Information retrieval and extraction, 7.5 hecr Informationssökning och informationsextraktion The course gives a basic introduction to concepts, methods and algorithms for information retrieval and extractions. It focuses on a freely available platform and how this can be employed for a number of tasks and in particular how language technology of various kinds can be used to improve the system. Knowledge representation and inference, 7.5 hecr Kunskapspresentation och inferens The course deals with knowledge representation and ontologies and their theoretical background and provides an understanding of how ontologies can be used in language technology applications. The course also provides training in the use of tools and standards in such applications. Emphasis is placed on the practical use of tools and methods in individual or group work. Masters Project, 30 hecr, for students taking a two year degree Självständigt arbete på masternivå Students will be associated with a research or development team with a place either in industry or in one of the laboratories engaged in language technology research at the University of Gothenburg. The project will normally include both a written report and an implementation.

6

5 Entrance prerequisites Students with an undergraduate degree (at least three years full-time study) in language technology, computational linguistics, computer science or linguistics (with at least 30 hecr, corresponding to half a year full-time study, of study in formal linguistics) are eligible to apply for this programme. Students with an undergraduate degree in cognitive science, languages, philosophy, software engineering, information technology or mathematics can also be considered provided they can show a background in either programming or formal linguistics corresponding to 30 hecr, half a year full-time study.

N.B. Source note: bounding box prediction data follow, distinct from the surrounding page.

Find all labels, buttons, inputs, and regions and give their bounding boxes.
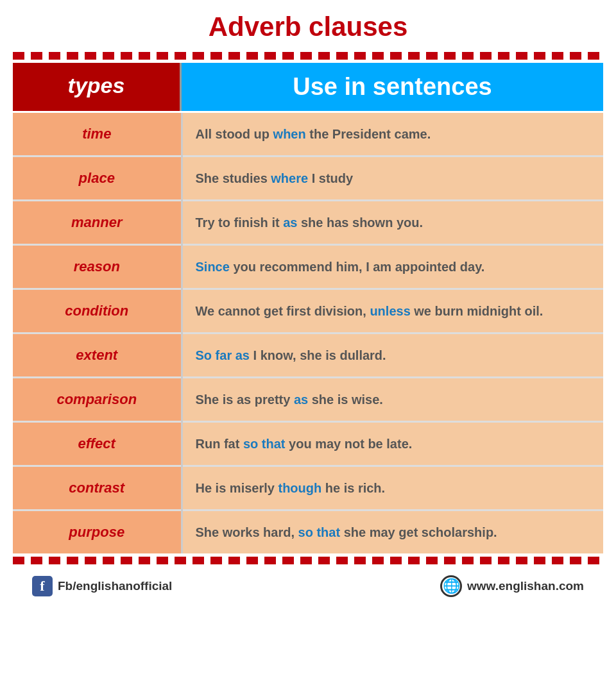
sentence-cell: All stood up when the President came. [182, 113, 603, 156]
sentence-cell: Try to finish it as she has shown you. [182, 201, 603, 245]
table-header: types Use in sentences [13, 63, 603, 111]
clause-table: timeAll stood up when the President came… [13, 113, 603, 553]
dashed-divider-top [13, 52, 603, 60]
sentence-cell: Since you recommend him, I am appointed … [182, 245, 603, 289]
highlight-word: where [271, 171, 308, 185]
sentence-cell: So far as I know, she is dullard. [182, 333, 603, 378]
type-cell: reason [13, 245, 182, 289]
table-row: contrastHe is miserly though he is rich. [13, 466, 603, 510]
highlight-word: Since [196, 260, 230, 274]
sentence-cell: Run fat so that you may not be late. [182, 422, 603, 466]
type-cell: condition [13, 289, 182, 333]
type-cell: purpose [13, 510, 182, 554]
sentence-cell: She studies where I study [182, 156, 603, 201]
table-row: purposeShe works hard, so that she may g… [13, 510, 603, 554]
type-cell: place [13, 156, 182, 201]
type-cell: manner [13, 201, 182, 245]
highlight-word: so that [243, 437, 286, 451]
page-title: Adverb clauses [209, 12, 408, 42]
highlight-word: as [294, 392, 308, 407]
facebook-icon: f [32, 576, 53, 596]
table-row: extentSo far as I know, she is dullard. [13, 333, 603, 378]
footer-left: f Fb/englishanofficial [32, 576, 172, 596]
type-cell: extent [13, 333, 182, 378]
table-row: timeAll stood up when the President came… [13, 113, 603, 156]
header-types: types [13, 63, 182, 111]
type-cell: comparison [13, 378, 182, 422]
highlight-word: though [278, 481, 321, 495]
fb-text: Fb/englishanofficial [58, 579, 172, 593]
type-cell: contrast [13, 466, 182, 510]
table-row: comparisonShe is as pretty as she is wis… [13, 378, 603, 422]
table-row: reasonSince you recommend him, I am appo… [13, 245, 603, 289]
dashed-divider-bottom [13, 557, 603, 564]
header-sentences: Use in sentences [182, 63, 603, 111]
sentence-cell: We cannot get first division, unless we … [182, 289, 603, 333]
sentence-cell: She is as pretty as she is wise. [182, 378, 603, 422]
highlight-word: as [235, 348, 250, 362]
highlight-word: when [273, 127, 306, 141]
highlight-word: so that [298, 525, 341, 539]
sentence-cell: She works hard, so that she may get scho… [182, 510, 603, 554]
type-cell: effect [13, 422, 182, 466]
table-row: effectRun fat so that you may not be lat… [13, 422, 603, 466]
highlight-word: So far [196, 348, 235, 362]
table-row: placeShe studies where I study [13, 156, 603, 201]
highlight-word: as [283, 215, 297, 230]
highlight-word: unless [370, 304, 410, 318]
type-cell: time [13, 113, 182, 156]
website-text: www.englishan.com [467, 579, 584, 593]
globe-icon: 🌐 [440, 575, 462, 597]
table-row: mannerTry to finish it as she has shown … [13, 201, 603, 245]
footer: f Fb/englishanofficial 🌐 www.englishan.c… [13, 568, 603, 605]
sentence-cell: He is miserly though he is rich. [182, 466, 603, 510]
table-row: conditionWe cannot get first division, u… [13, 289, 603, 333]
footer-right: 🌐 www.englishan.com [440, 575, 584, 597]
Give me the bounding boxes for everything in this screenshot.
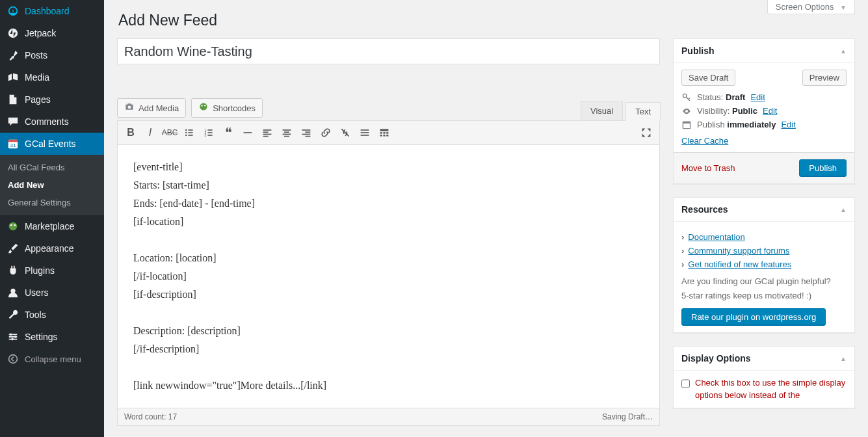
calendar-small-icon xyxy=(681,120,692,129)
svg-text:3: 3 xyxy=(205,134,207,137)
editor-line: Location: [location] xyxy=(133,249,644,267)
help-text-2: 5-star ratings keep us motivated! :) xyxy=(681,290,847,302)
menu-marketplace[interactable]: Marketplace xyxy=(0,215,104,237)
svg-point-20 xyxy=(185,135,187,136)
edit-visibility-link[interactable]: Edit xyxy=(763,106,777,116)
blockquote-button[interactable]: ❝ xyxy=(219,124,237,142)
menu-media[interactable]: Media xyxy=(0,66,104,88)
menu-label: Settings xyxy=(25,332,58,342)
menu-jetpack[interactable]: Jetpack xyxy=(0,22,104,44)
screen-options-toggle[interactable]: Screen Options ▼ xyxy=(767,0,855,14)
resources-panel-toggle[interactable]: Resources ▲ xyxy=(674,198,854,222)
editor-content[interactable]: [event-title]Starts: [start-time]Ends: [… xyxy=(118,145,659,408)
comments-icon xyxy=(7,115,20,128)
submenu-general-settings[interactable]: General Settings xyxy=(0,194,104,211)
page-title: Add New Feed xyxy=(118,12,855,29)
rate-plugin-button[interactable]: Rate our plugin on wordpress.org xyxy=(681,308,826,326)
svg-rect-48 xyxy=(380,135,382,136)
svg-rect-36 xyxy=(284,136,289,137)
key-icon xyxy=(681,93,692,102)
simple-display-checkbox[interactable] xyxy=(681,378,690,389)
edit-status-link[interactable]: Edit xyxy=(750,92,765,102)
publish-panel: Publish ▲ Save Draft Preview Status: Dra… xyxy=(673,38,855,184)
toolbar-toggle-button[interactable] xyxy=(375,124,393,142)
resource-item: ›Documentation xyxy=(681,232,847,242)
svg-rect-37 xyxy=(302,129,311,131)
unlink-button[interactable] xyxy=(336,124,354,142)
resource-item: ›Get notified of new features xyxy=(681,259,847,269)
display-options-title: Display Options xyxy=(681,353,751,364)
submenu-gcal: All GCal Feeds Add New General Settings xyxy=(0,155,104,215)
pin-icon xyxy=(7,49,20,62)
more-button[interactable] xyxy=(356,124,374,142)
main-content: Screen Options ▼ Add New Feed Add Media … xyxy=(104,0,868,437)
resource-link[interactable]: Get notified of new features xyxy=(688,259,791,269)
schedule-label: Publish immediately xyxy=(697,120,776,129)
svg-rect-49 xyxy=(383,135,385,136)
display-options-toggle[interactable]: Display Options ▲ xyxy=(674,347,854,371)
move-to-trash-link[interactable]: Move to Trash xyxy=(681,163,735,173)
sliders-icon xyxy=(7,330,20,343)
menu-label: Media xyxy=(25,72,49,83)
align-right-button[interactable] xyxy=(297,124,315,142)
menu-posts[interactable]: Posts xyxy=(0,44,104,66)
chevron-up-icon: ▲ xyxy=(840,47,847,55)
tab-visual[interactable]: Visual xyxy=(581,101,623,120)
svg-rect-19 xyxy=(188,132,192,133)
resource-item: ›Community support forums xyxy=(681,246,847,256)
strike-button[interactable]: ABC xyxy=(161,124,179,142)
collapse-menu[interactable]: Collapse menu xyxy=(0,348,104,370)
wrench-icon xyxy=(7,308,20,321)
menu-tools[interactable]: Tools xyxy=(0,304,104,326)
submenu-add-new[interactable]: Add New xyxy=(0,176,104,194)
clear-cache-link[interactable]: Clear Cache xyxy=(681,136,728,146)
svg-rect-40 xyxy=(305,136,310,137)
hr-button[interactable] xyxy=(239,124,257,142)
simple-display-checkbox-row[interactable]: Check this box to use the simple display… xyxy=(681,377,847,401)
align-left-button[interactable] xyxy=(258,124,276,142)
menu-gcal-events[interactable]: 31 GCal Events xyxy=(0,133,104,155)
simple-display-label: Check this box to use the simple display… xyxy=(695,377,847,401)
number-list-button[interactable]: 123 xyxy=(200,124,218,142)
save-draft-button[interactable]: Save Draft xyxy=(681,70,735,86)
menu-dashboard[interactable]: Dashboard xyxy=(0,0,104,22)
menu-label: Appearance xyxy=(25,243,74,254)
submenu-all-feeds[interactable]: All GCal Feeds xyxy=(0,159,104,176)
italic-button[interactable]: I xyxy=(141,124,159,142)
svg-rect-17 xyxy=(188,129,192,131)
resource-link[interactable]: Documentation xyxy=(688,232,744,242)
link-button[interactable] xyxy=(317,124,335,142)
resources-panel: Resources ▲ ›Documentation›Community sup… xyxy=(673,197,855,333)
menu-plugins[interactable]: Plugins xyxy=(0,259,104,282)
fullscreen-button[interactable] xyxy=(637,124,655,142)
svg-rect-33 xyxy=(283,129,291,131)
menu-label: Users xyxy=(25,287,49,298)
menu-appearance[interactable]: Appearance xyxy=(0,237,104,259)
svg-point-16 xyxy=(185,129,187,131)
svg-rect-29 xyxy=(263,129,272,131)
publish-button[interactable]: Publish xyxy=(799,159,847,177)
menu-comments[interactable]: Comments xyxy=(0,111,104,133)
menu-settings[interactable]: Settings xyxy=(0,326,104,348)
tab-text[interactable]: Text xyxy=(625,102,661,121)
chevron-up-icon: ▲ xyxy=(840,206,847,213)
svg-rect-39 xyxy=(302,134,311,135)
preview-button[interactable]: Preview xyxy=(802,70,847,86)
svg-rect-42 xyxy=(361,132,369,133)
menu-label: Dashboard xyxy=(25,6,70,16)
resource-link[interactable]: Community support forums xyxy=(688,246,789,256)
bold-button[interactable]: B xyxy=(122,124,140,142)
menu-users[interactable]: Users xyxy=(0,282,104,304)
editor-line: [event-title] xyxy=(133,158,644,176)
screen-options-label: Screen Options xyxy=(776,2,834,12)
publish-panel-toggle[interactable]: Publish ▲ xyxy=(674,39,854,63)
bullet-list-button[interactable] xyxy=(180,124,198,142)
word-count: Word count: 17 xyxy=(124,412,177,421)
align-center-button[interactable] xyxy=(278,124,296,142)
feed-title-input[interactable] xyxy=(117,38,660,64)
svg-rect-35 xyxy=(283,134,291,135)
menu-pages[interactable]: Pages xyxy=(0,88,104,111)
editor-line xyxy=(133,231,644,249)
saving-status: Saving Draft… xyxy=(602,412,653,421)
edit-schedule-link[interactable]: Edit xyxy=(781,120,795,129)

6 Examination The examination of courses will be a mixture of traditional sit-down examinations, course papers, practical lab exercises and programming projects. There is a 15 hecr project requirement for the one-year degree and a 30 hecr project requirement for the two-year degree. Projects will normally result in an implementation and a report.

7 Additional information The programme’s director of studies is responsible for ensuring that students’ views of the course are collected and that the evaluation results are considered in future course design.

7